WASHINGTON — Federal regulators have uncovered evidence that oil speculators operating in unregulated "dark markets" may have helped drive the price of crude oil to record highs this year, McClatchy has learned.
The Commodity Futures Trading Commission is expected to issue a long-awaited report before Monday, perhaps as early as Thursday, on what role oil speculators played in the 50 percent rise in oil prices earlier this year. The report isn't expected to declare that speculators are the main cause of the price rise, a conclusion the agency rejected in an interim report in July.
One CFTC commissioner, Michael Dunn, signaled in a speech last Friday in Switzerland that the pending report would be inconclusive, noting, "I doubt it is possible to come up with a definitive answer one way or another at this time" about the role of speculators.
However, unregulated markets account for about two-thirds of oil trading on financial markets, and they could be used to manipulate oil prices on the regulated exchanges that account for the remaining oil trading.

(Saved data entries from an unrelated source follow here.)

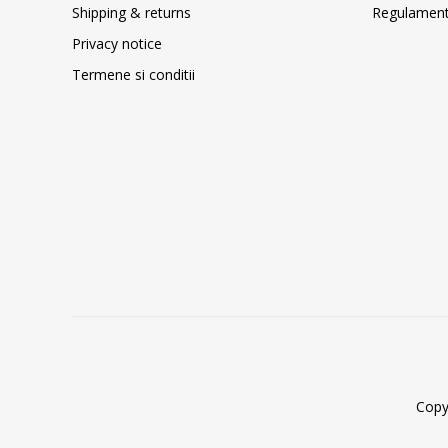
Shipping & returns
Regulament 
Privacy notice
Termene si conditii
Copy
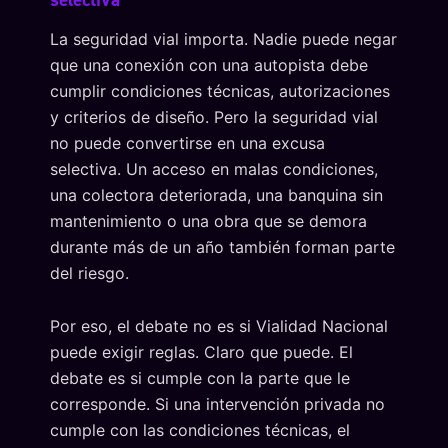
La seguridad vial importa. Nadie puede negar
que una conexión con una autopista debe
cumplir condiciones técnicas, autorizaciones
y criterios de diseño. Pero la seguridad vial
no puede convertirse en una excusa
selectiva. Un acceso en malas condiciones,
una colectora deteriorada, una banquina sin
mantenimiento o una obra que se demora
durante más de un año también forman parte
del riesgo.
Por eso, el debate no es si Vialidad Nacional
puede exigir reglas. Claro que puede. El
debate es si cumple con la parte que le
corresponde. Si una intervención privada no
cumple con las condiciones técnicas, el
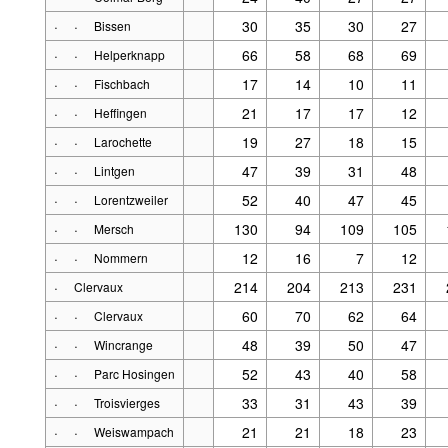
·
·
30
35
30
27
Bissen
·
·
66
58
68
69
Helperknapp
·
·
17
14
10
11
Fischbach
·
·
21
17
17
12
Heffingen
·
·
19
27
18
15
Larochette
·
·
47
39
31
48
Lintgen
·
·
52
40
47
45
Lorentzweiler
·
·
130
94
109
105
Mersch
·
·
12
16
7
12
Nommern
·
214
204
213
231
Clervaux
·
·
60
70
62
64
Clervaux
·
·
48
39
50
47
Wincrange
·
·
52
43
40
58
Parc Hosingen
·
·
33
31
43
39
Troisvierges
·
·
21
21
18
23
Weiswampach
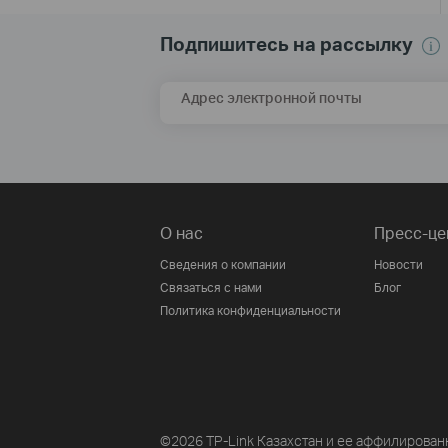
Подпишитесь на рассылку
Адрес электронной почты
О нас
Пресс-це
Сведения о компании
Новости
Связаться с нами
Блог
Политика конфиденциальности
©2026 TP-Link Казахстан и ее аффилирован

The finding that some speculators exceeded positions allowed in regulated markets is sure to spark debate about how much the CFTC knows about the markets it regulates, whether more stringent reporting requirements are needed and whether the government should require more disclosure from speculators and investment banks.
In a recent interview, CFTC Commissioner Bart Chilton told McClatchy that his agency lacks all the tools it needs to gather market information.

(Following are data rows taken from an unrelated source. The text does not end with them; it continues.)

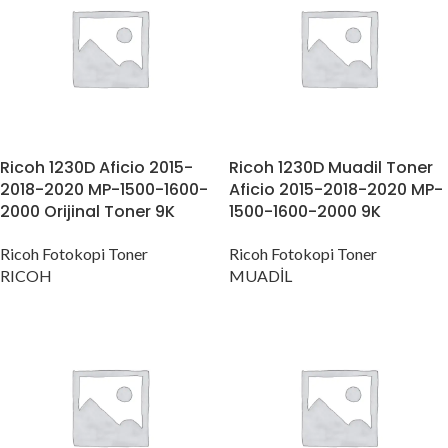
Ricoh 1230D Aficio 2015-
Ricoh 1230D Muadil Toner
2018-2020 MP-1500-1600-
Aficio 2015-2018-2020 MP-
2000 Orijinal Toner 9K
1500-1600-2000 9K
Ricoh Fotokopi Toner
Ricoh Fotokopi Toner
RICOH
MUADİL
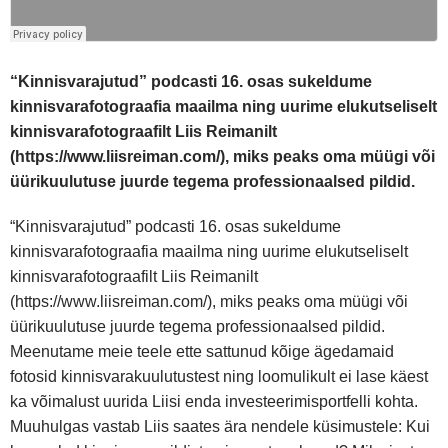
“Kinnisvarajutud” podcasti 16. osas sukeldume
kinnisvarafotograafia maailma ning uurime elukutseliselt
kinnisvarafotograafilt Liis Reimanilt
(https://www.liisreiman.com/), miks peaks oma müügi või
üürikuulutuse juurde tegema professionaalsed pildid.
“Kinnisvarajutud” podcasti 16. osas sukeldume
kinnisvarafotograafia maailma ning uurime elukutseliselt
kinnisvarafotograafilt Liis Reimanilt
(https://www.liisreiman.com/), miks peaks oma müügi või
üürikuulutuse juurde tegema professionaalsed pildid.
Meenutame meie teele ette sattunud kõige ägedamaid
fotosid kinnisvarakuulutustest ning loomulikult ei lase käest
ka võimalust uurida Liisi enda investeerimisportfelli kohta.
Muuhulgas vastab Liis saates ära nendele küsimustele: Kui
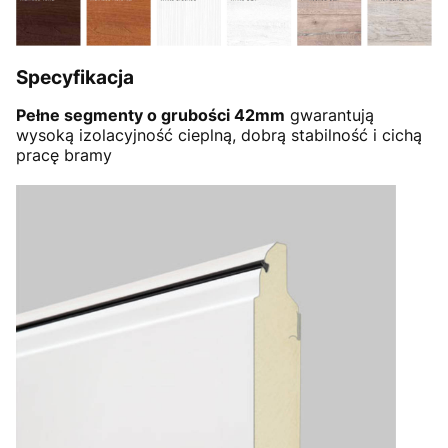
Specyfikacja
Pełne segmenty o grubości 42mm
gwarantują
wysoką izolacyjność cieplną, dobrą stabilność i cichą
pracę bramy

"It's not responsible to reach conclusions about speculators based upon current data," he said.
It's not entirely clear how the CFTC, which is under heavy criticism from Congress, will portray its findings about the large dark-market positions in the much-anticipated report. The agency's interim report said it thought that the soaring oil prices earlier this year were due to underlying fundamentals of supply and demand.
Acting CFTC Chairman Walter Lukken is scheduled to testify Thursday afternoon before the House Agriculture Committee. After the interim report was released in July, he was mocked by Sen. Byron Dorgan, D-N.D., who questioned the report's timing ahead of an expected congressional vote on energy legislation.
On Wednesday, timing again was an issue as Dorgan called a news conference to present a report ahead of the CFTC's. His report came from hedge fund manager Michael Masters, who alleges that oil speculators were almost completely responsible for the run-up in oil prices — and their recent decline.
"We have a brain-dead regulator here . . . content to do nothing," Dorgan said.
The CFTC declined to comment on his attack.
The agency also declined to comment on the report by White Knight Research & Trading that blames index fund investment for this year's huge rise in oil prices. Index investors are large institutional investors who place bets on whether the prices of a range of commodities from cocoa to copper will rise or fall.
The report from Masters and his partner Adam White uses CFTC data to conclude that from January through the end of May, index investors pumped $60 billion into major commodity indices, and oil prices rose $33 a barrel.
Beginning on July 15, a sell-off of these commodities began, resulting in about $39 billion pulled out, and a $29 per barrel drop in oil prices.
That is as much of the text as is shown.